Pour Mâchoires du dragonCockburn a écrit un album complet de chansons acoustiques polyrythmiques et les a présentées avec un groupe, ses figures solo musclées dansant au sommet d’un ensemble virtuose, à parts égales pop, jazz, folk et reggae.

« J’écoutais Bob Marley et j’adorais vraiment le reggae dans les années 70 », se souvient-il. Cockburn avait recommencé à écouter de la musique pop, principalement «les Sex Pistols et le reggae».

Enfin, Cockburn avait un bon contrat d’enregistrement aux États-Unis et un champion de l’industrie, Don Ienner chez Millenium Records. « Et il se promenait en fréquentant les DJ et en recourant à des tours », se souvient Cockburn.

« Ils sont allés à une station de radio dans le Midwest, ont loué un lion, se sont présentés à la station avec le lion en laisse et ont effrayé tout le monde là-bas. »

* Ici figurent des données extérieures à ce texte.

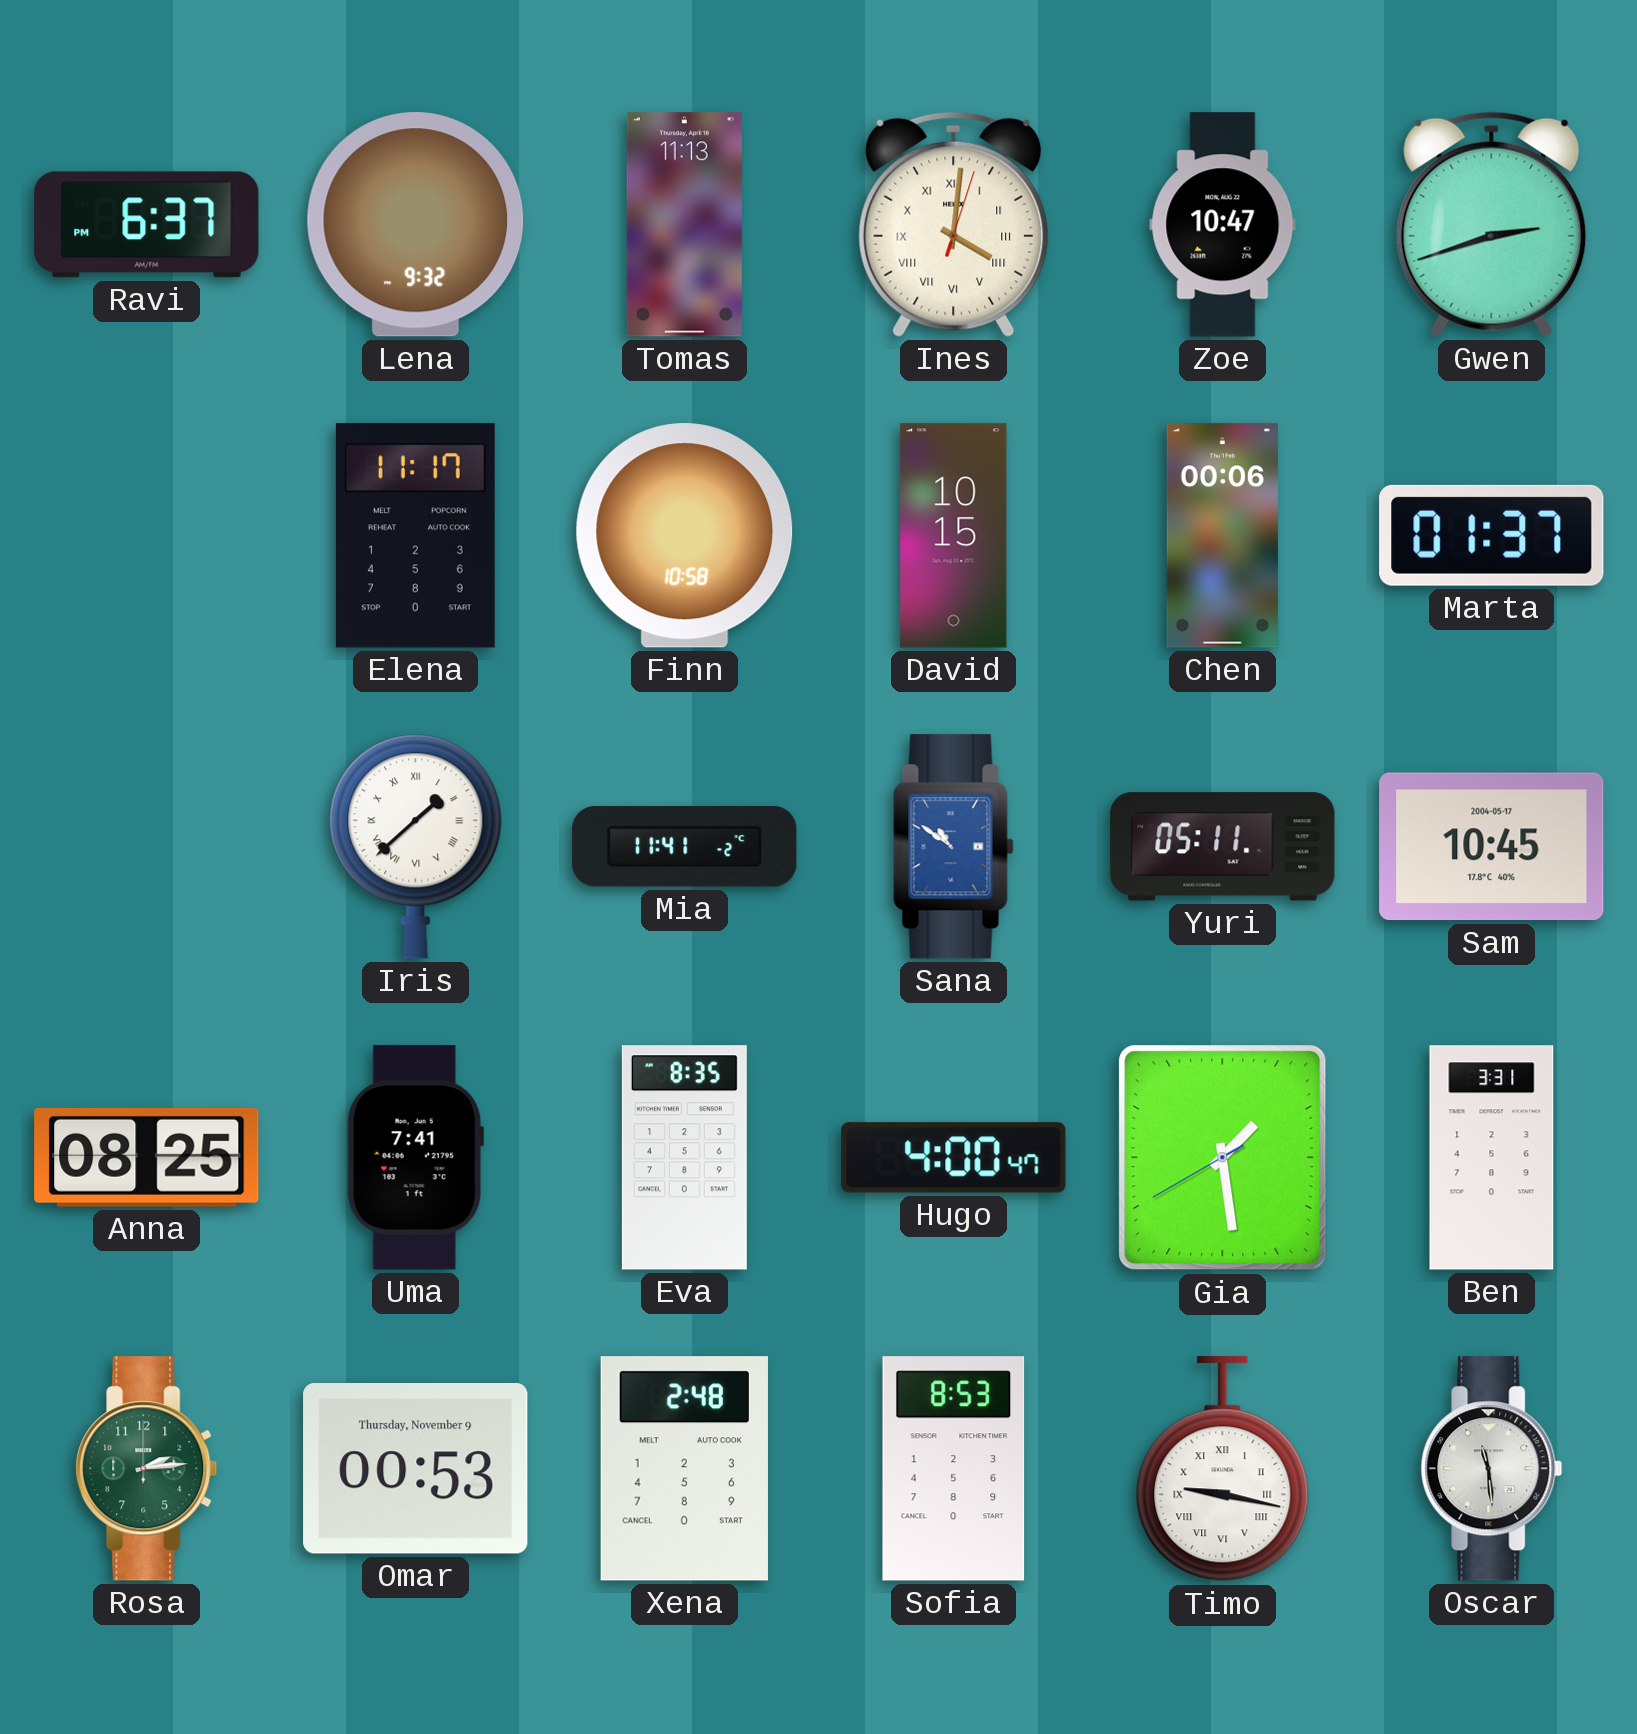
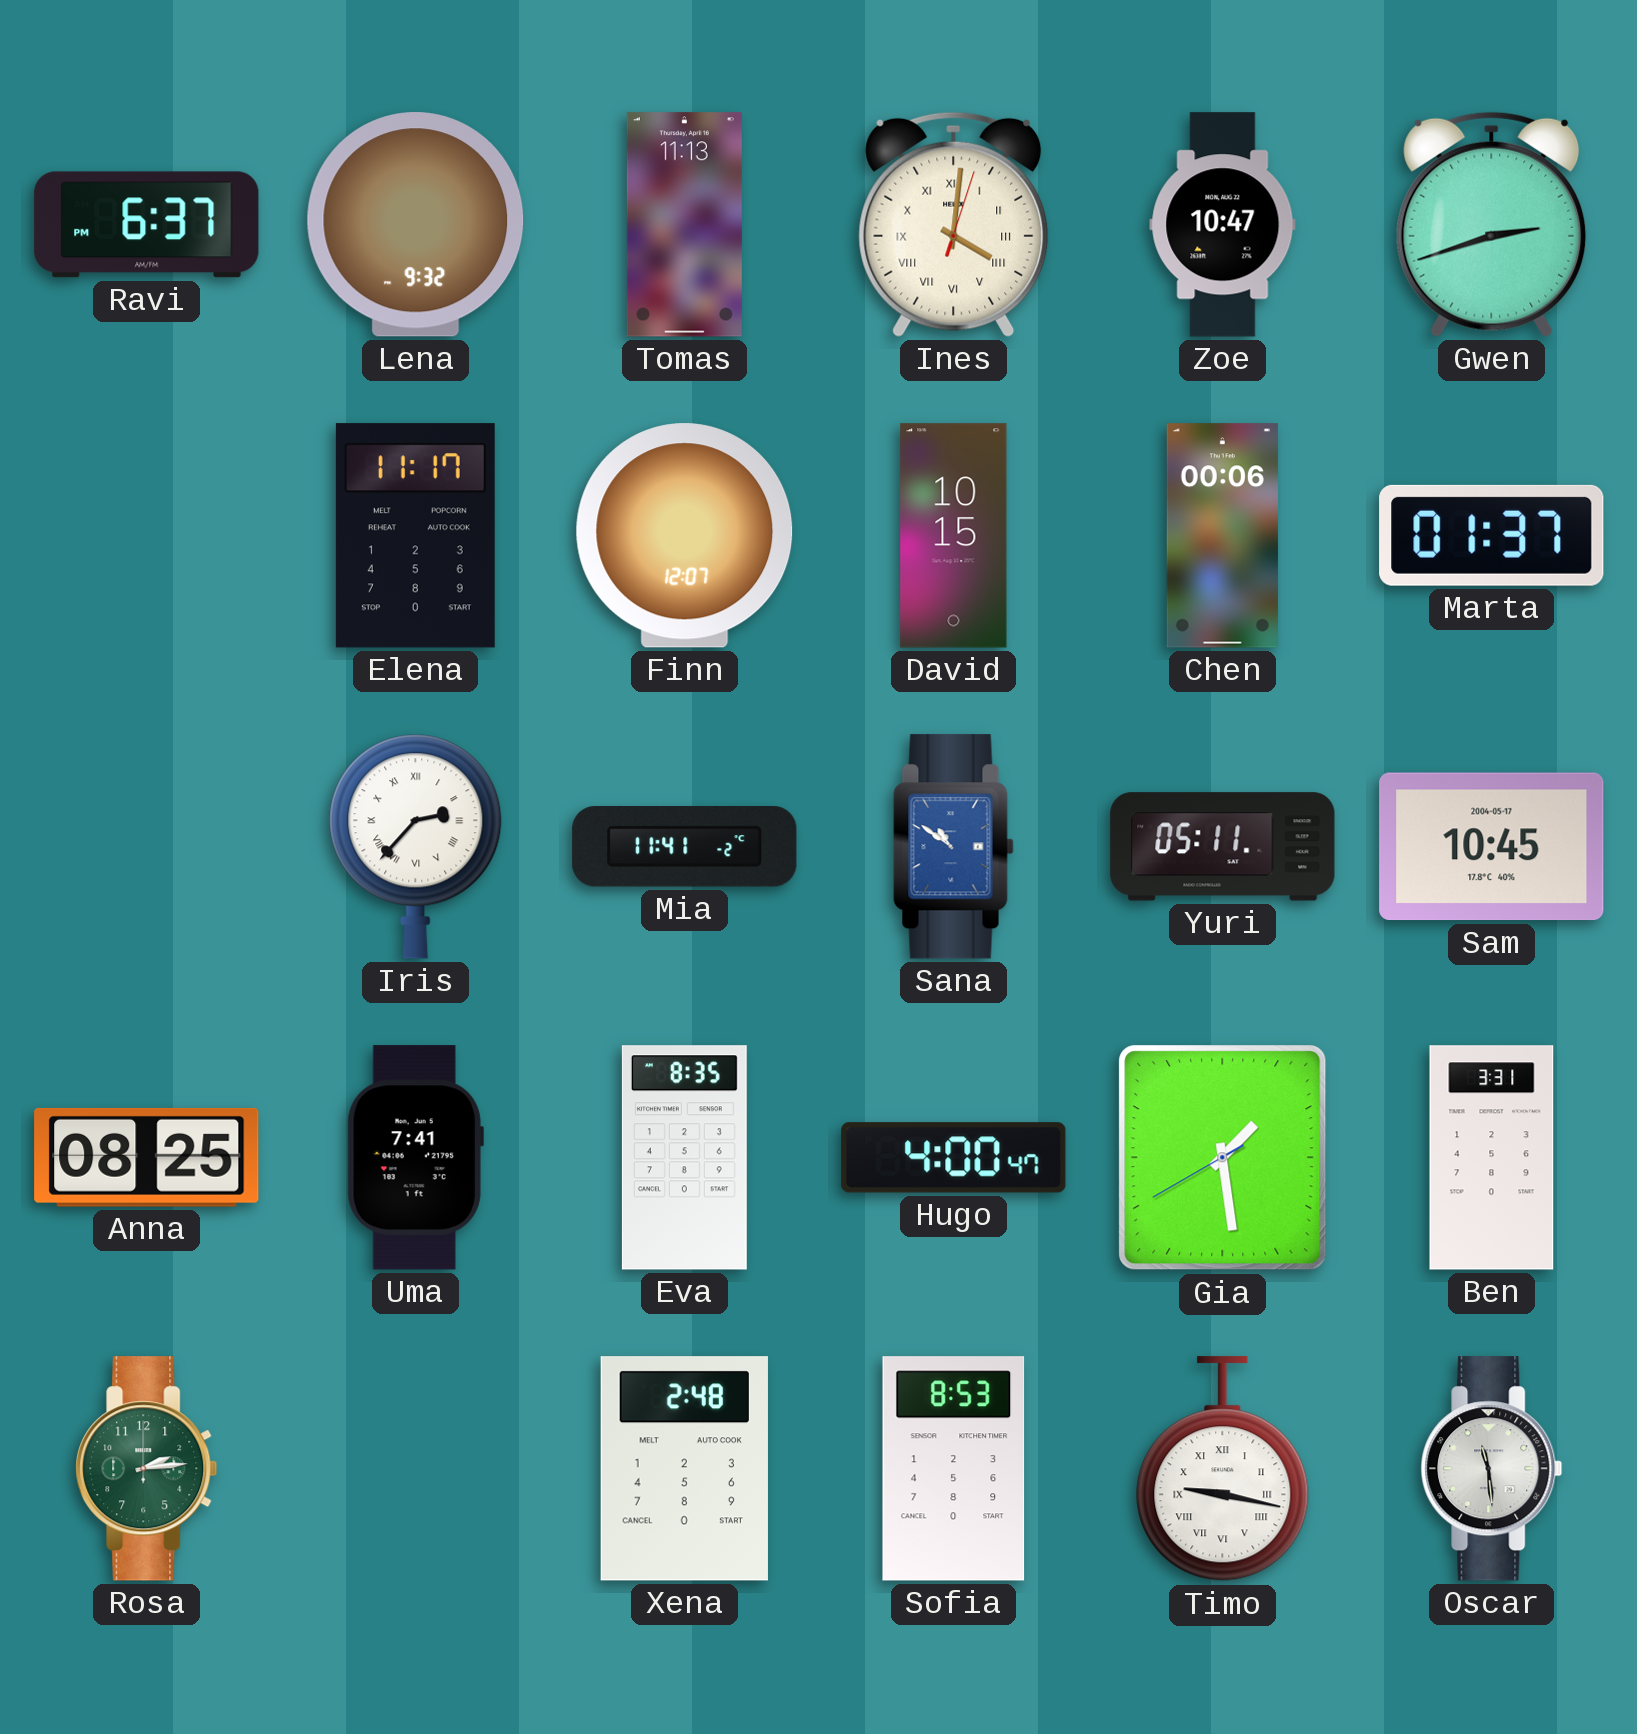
Finn: 10:58 -> 12:07
Iris: 1:38 -> 2:37
Omar: 00:53 -> none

« Je me demande où sont les lions » a été un succès. Cela ne semblait pas si éloigné de la pop acoustique rythmique que Cockburn avait enregistrée au cours de la décennie précédente : mais cette fois, les auditeurs de la radio l’ont entendue. Le refrain chantant était irrésistible.

Ailleurs sur l’album, Cockburn flirte avec la vraie musique de danse sur « Creation Dream ». Sur « Badlands Flashback », il donne une autre masterclass de fingerpicking – en français, rien de moins. « Northern Lights » accélère le rythme, passant même en double-temps au pont. Sur « Incandescent Blue », un groupe d’accompagnement sympathique met des accents parfaits sur les rythmes acoustiques de Cockburn.

Mâchoires du dragon est devenu le point de départ de la plupart des auditeurs américains de Cockburn, ce qui explique pourquoi peu d’entre eux le considèrent comme un auteur-compositeur-interprète.


J’ai moi-même découvert Cockburn à la fin des années 80 via la compilation double-disque En attente d’un miracle, qui a collectionné ses singles à partir de 1970. Pendant des semaines après l’achat, je me suis délecté d’un sentiment de découverte, jouant et rejouant des joyaux acoustiques que je n’avais pas entendus auparavant. Je n’ai jamais vraiment dépassé le premier disque.

Aujourd’hui, Cockburn se qualifie comme un héros oublié de l’ère des auteurs-compositeurs-interprètes. En termes de ventes d’albums aux États-Unis (presque aucune), il se classe parmi des grands oubliés comme Judee Sill et Nick Drake. Contrairement à eux, Cockburn et ses œuvres n’ont pas encore semé une redécouverte dramatique, celle qui inspire les coffrets et les documentaires.


Daniel de Visé est un contributeur fréquent d’AllMusic et l’auteur de King of the Blues : The Rise and Reign of BB King.